Records from a dataset:
☆ ☆ ☆

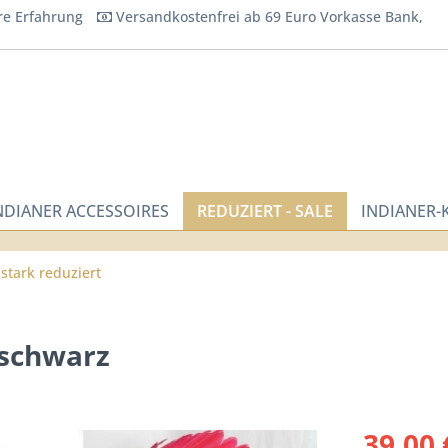
re Erfahrung
Versandkostenfrei ab 69 Euro Vorkasse Bank,
NDIANER ACCESSOIRES
REDUZIERT - SALE
INDIANER
stark reduziert
-schwarz
39,00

☆ ☆ ☆

### WHAT THIS TASK INVOLVES
Copy the data word for word. Pictures do not go in the copy.

### REPLY TO THE EXERCISE
re Erfahrung
Versandkostenfrei ab 69 Euro Vorkasse Bank,
NDIANER ACCESSOIRES
REDUZIERT - SALE
INDIANER
stark reduziert
-schwarz
39,00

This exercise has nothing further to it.